J'ai trouvé le yacht, un monstre blanc étincelant au large de la Promenade des Anglais. Je me suis cachée dans l'ombre du quai, à l'écoute. La voix d'Adrien, riche et familière, portait clairement sur l'eau.
« Ce n'est pas Alix », a dit un ami, la voix basse. « Mais elle lui ressemble comme deux gouttes d'eau. »
Adrien a soupiré. « Je sais, Marc. Mais Eva... elle porte mon enfant. Je ne peux pas la laisser tomber. »
Mes genoux ont fléchi. Je me suis effondrée sur le sol, le béton froid sous mes mains. Un enfant. Son enfant. La trahison ultime. Il me dédommagerait, avait-il dit à Marc, mais Eva était indispensable. C'était ça. La vérité finale, brutale. Mon passé, mon avenir, tout ce en quoi j'avais cru, volait en éclats.
Le téléphone a vibré dans ma poche. Mon père. Je ne lui avais pas parlé depuis des années. « Alix ? Est-ce que ça va ? »
Sa voix était empreinte d'inquiétude, une préoccupation que je n'avais entendue de personne depuis si longtemps. Un rire amer m'a échappé. L'homme que j'avais détesté si longtemps était le seul qui se souciait vraiment de moi. « Papa », ai-je murmuré, le mot semblant étranger sur ma langue. « Je rentre à la maison. »
« Vraiment ? » Sa voix s'est brisée de surprise, puis de joie. « Je viens te chercher tout de suite. »

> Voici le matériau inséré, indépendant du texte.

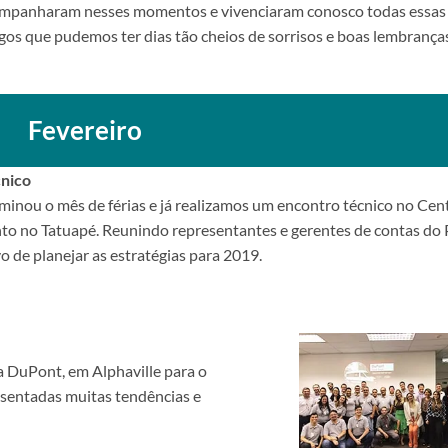
ompanharam nesses momentos e vivenciaram conosco todas essas
igos que pudemos ter dias tão cheios de sorrisos e boas lembrança
Fevereiro
cnico
inou o mês de férias e já realizamos um encontro técnico no Cen
to no Tatuapé. Reunindo representantes e gerentes de contas do P
o de planejar as estratégias para 2019.
a DuPont, em Alphaville para o
sentadas muitas tendências e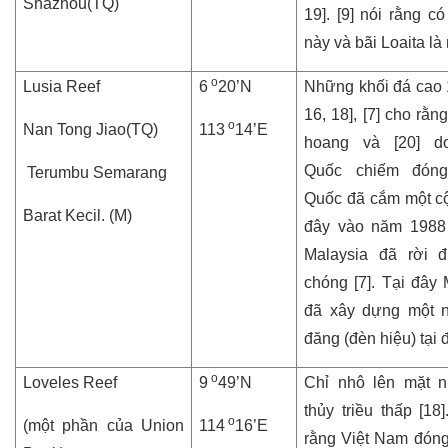
Shazhou(TQ)
19]. [9] nói rằng c
này và bãi Loaita là
o
Lusia Reef
6
20’N
Những khối đá cao 1
16, 18], [7] cho rằn
o
Nan Tong Jiao(TQ)
113
14’E
hoang và [20] d
Quốc chiếm đóng
Terumbu Semarang
Quốc đã cắm một c
Barat Kecil. (M)
đây vào năm 1988
Malaysia đã rời đ
chóng [7]. Tại đây 
đã xây dựng một n
đăng (đèn hiệu) tại 
o
Loveles Reef
9
49’N
Chỉ nhô lên mặt n
thủy triều thấp [18]
o
(một phần của Union
114
16’E
rằng Việt Nam đón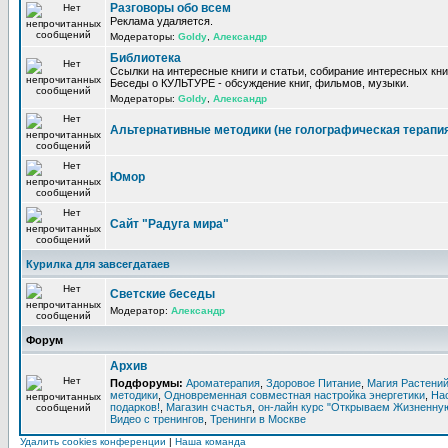
Разговоры обо всем
Реклама удаляется.
Модераторы:
Goldy
,
Александр
Библиотека
Ссылки на интересные книги и статьи, собирание интересных кни
Беседы о КУЛЬТУРЕ - обсуждение книг, фильмов, музыки.
Модераторы:
Goldy
,
Александр
Альтернативные методики (не голографическая терапи
Юмор
Сайт "Радуга мира"
Курилка для завсегдатаев
Светские беседы
Модератор:
Александр
Форум
Архив
Подфорумы:
Ароматерапия
,
Здоровое Питание
,
Магия Растени
методики
,
Одновременная совместная настройка энергетики
,
На
подарков!
,
Магазин счастья
,
он-лайн курс "Открываем Жизненную
Видео с тренингов
,
Тренинги в Москве
Удалить cookies конференции
|
Наша команда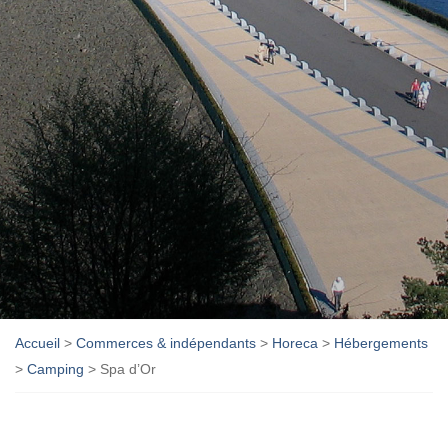
Accueil
>
Commerces & indépendants
>
Horeca
>
Hébergements
>
Camping
>
Spa d’Or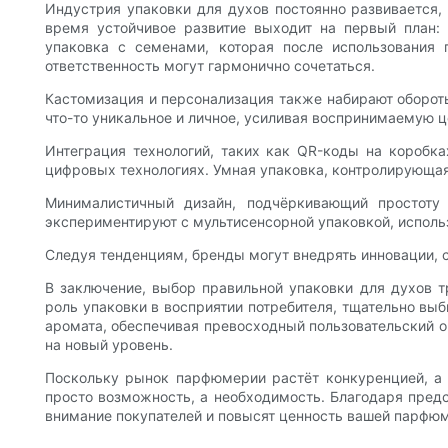
Индустрия упаковки для духов постоянно развивается,
время устойчивое развитие выходит на первый план:
упаковка с семенами, которая после использования 
ответственность могут гармонично сочетаться.
Кастомизация и персонализация также набирают оборот
что-то уникальное и личное, усиливая воспринимаемую ц
Интеграция технологий, таких как QR-коды на коробк
цифровых технологиях. Умная упаковка, контролирующая
Минималистичный дизайн, подчёркивающий простоту
экспериментируют с мультисенсорной упаковкой, испол
Следуя тенденциям, бренды могут внедрять инновации, с
В заключение, выбор правильной упаковки для духов т
роль упаковки в восприятии потребителя, тщательно вы
аромата, обеспечивая превосходный пользовательский о
на новый уровень.
Поскольку рынок парфюмерии растёт конкуренцией, а 
просто возможность, а необходимость. Благодаря пред
внимание покупателей и повысят ценность вашей парфюм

J'ai retiré de mon doigt la simple bague en argent, celle qu'Adrien m'avait donnée avant que j'entre en prison. Sa promesse. Notre avenir. Ça semblait être il y a une éternité. Un mensonge. Tout était un mensonge. J'ai marché jusqu'au bord du quai, l'eau scintillante se moquant du vide en moi. Avec une prière silencieuse pour la fille que j'étais, j'ai jeté la bague dans les profondeurs sombres. Elle a frappé la surface avec un minuscule plouf, puis a disparu.
Comme nous. Comme tout.
J'ai tourné le dos au yacht, au mariage, à Adrien et à la vie que j'avais connue. Il ne restait plus rien pour moi ici. L'indifférence glaciale qui s'était installée dans ma poitrine s'est durcie. C'était un imbécile. Un imbécile cruel et égoïste. Et j'en avais fini.
Ma nouvelle vie commençait maintenant.